Those who remember Khrushchev Remembers will see this smuggled taped memoir, by a Communist leader claiming to be a sometimes closet liberal, as a Chinese version.
Secret Memoir Reveals Dissent by Chinese Leader: In a long-secret memoir to be published in English and Chinese next week, just in time for the 20th anniversary of the Tiananmen Square crackdown, the former head of the Chinese Communist Party claims that the decision to impose martial law around Beijing in May 1989 was illegal and that the party's leaders could easily have negotiated a peaceful solution to the unrest.

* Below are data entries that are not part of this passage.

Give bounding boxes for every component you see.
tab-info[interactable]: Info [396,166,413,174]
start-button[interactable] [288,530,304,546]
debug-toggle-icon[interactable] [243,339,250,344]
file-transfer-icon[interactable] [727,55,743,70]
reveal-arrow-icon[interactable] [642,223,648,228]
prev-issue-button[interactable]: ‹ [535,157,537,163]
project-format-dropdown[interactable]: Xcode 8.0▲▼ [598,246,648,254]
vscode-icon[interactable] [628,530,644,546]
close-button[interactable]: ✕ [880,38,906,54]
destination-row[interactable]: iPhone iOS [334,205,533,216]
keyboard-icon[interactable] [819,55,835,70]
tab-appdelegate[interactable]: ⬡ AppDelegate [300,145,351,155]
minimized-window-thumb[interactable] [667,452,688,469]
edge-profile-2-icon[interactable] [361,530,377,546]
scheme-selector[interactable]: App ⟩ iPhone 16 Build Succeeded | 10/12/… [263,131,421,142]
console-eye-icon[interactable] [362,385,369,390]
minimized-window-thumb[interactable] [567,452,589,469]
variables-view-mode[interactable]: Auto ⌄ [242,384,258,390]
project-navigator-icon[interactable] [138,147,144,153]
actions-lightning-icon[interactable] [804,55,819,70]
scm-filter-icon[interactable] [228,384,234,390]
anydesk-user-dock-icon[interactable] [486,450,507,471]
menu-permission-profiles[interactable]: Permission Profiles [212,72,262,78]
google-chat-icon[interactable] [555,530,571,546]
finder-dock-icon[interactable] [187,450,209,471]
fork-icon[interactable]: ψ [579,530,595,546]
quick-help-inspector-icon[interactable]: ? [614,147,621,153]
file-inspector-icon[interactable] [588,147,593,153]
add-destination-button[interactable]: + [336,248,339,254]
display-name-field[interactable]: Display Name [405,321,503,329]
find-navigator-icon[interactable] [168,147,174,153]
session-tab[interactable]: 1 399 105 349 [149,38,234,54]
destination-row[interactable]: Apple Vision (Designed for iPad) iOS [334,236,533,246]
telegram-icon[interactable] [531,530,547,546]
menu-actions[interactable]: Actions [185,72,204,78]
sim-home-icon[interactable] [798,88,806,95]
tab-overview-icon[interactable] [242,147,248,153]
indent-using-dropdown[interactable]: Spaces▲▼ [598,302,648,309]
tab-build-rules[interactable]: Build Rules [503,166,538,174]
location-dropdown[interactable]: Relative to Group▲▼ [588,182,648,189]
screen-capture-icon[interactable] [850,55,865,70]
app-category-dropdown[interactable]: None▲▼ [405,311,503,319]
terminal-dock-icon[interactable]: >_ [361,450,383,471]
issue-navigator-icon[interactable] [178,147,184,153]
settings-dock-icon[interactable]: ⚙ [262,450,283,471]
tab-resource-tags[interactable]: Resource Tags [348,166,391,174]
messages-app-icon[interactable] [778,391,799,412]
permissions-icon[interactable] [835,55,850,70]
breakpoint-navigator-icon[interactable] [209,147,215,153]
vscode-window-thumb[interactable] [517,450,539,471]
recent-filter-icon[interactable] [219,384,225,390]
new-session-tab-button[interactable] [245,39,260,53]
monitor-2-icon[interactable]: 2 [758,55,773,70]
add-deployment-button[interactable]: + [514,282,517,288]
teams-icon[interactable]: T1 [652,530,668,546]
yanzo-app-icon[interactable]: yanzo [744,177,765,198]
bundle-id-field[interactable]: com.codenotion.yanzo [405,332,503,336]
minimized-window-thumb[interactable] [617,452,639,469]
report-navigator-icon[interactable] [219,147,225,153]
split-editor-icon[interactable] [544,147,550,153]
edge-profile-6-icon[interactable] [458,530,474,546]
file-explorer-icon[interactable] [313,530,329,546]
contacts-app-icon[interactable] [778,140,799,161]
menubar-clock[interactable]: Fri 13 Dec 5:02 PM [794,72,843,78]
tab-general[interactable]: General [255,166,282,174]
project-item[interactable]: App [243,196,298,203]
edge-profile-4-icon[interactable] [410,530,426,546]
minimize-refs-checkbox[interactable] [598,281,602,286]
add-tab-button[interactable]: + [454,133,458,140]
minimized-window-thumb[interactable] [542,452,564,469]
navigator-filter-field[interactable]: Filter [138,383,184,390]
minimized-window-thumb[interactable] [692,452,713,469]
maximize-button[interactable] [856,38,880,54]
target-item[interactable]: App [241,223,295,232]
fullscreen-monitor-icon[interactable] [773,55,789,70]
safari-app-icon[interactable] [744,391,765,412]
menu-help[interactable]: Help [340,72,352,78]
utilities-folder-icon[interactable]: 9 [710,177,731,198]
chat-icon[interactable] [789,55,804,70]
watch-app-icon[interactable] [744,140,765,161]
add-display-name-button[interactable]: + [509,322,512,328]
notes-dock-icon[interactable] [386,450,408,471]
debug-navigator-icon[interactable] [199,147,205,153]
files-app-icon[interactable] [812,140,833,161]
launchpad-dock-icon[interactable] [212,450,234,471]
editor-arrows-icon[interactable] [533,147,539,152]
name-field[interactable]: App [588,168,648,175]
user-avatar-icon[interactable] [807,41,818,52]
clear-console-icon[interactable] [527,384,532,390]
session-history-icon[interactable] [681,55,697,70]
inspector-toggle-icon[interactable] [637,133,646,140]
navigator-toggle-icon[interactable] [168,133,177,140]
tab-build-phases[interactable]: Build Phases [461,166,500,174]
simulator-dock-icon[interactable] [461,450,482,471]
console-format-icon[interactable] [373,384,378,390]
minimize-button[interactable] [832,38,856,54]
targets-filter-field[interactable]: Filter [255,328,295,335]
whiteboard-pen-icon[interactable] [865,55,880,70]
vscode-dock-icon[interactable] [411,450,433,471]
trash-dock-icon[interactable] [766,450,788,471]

The posthumous appearance of Zhao's memoir, which he dictated onto audiotapes and the publisher has titled “Prisoner of the State: The Secret Journal of Premier Zhao Ziyang,” marks the first time since the establishment of the People's Republic of China 60 years ago that a senior Chinese leader has spoken out so directly against the party and its system.
Reaching from the grave, Zhao pillories a conservative wing of the party for missteps that led to the bloody crackdown, which began after dark on June 3, 1989, and left hundreds dead. Few in China's leadership at the time escape Zhao's criticism. He castigates Deng Xiaoping, the man credited with opening China to the West and launching its economic reforms; Li Peng, the dour premier at the time of the Tiananmen tragedy; Deng Liqun, a hard-line party theoretician; Li Xiannian, a former vice president; and even Hu Yaobang, Zhao's longtime ally, whose death April 15, 1989, touched off the student-led protests.
I'm holding out for the North Korean version, myself.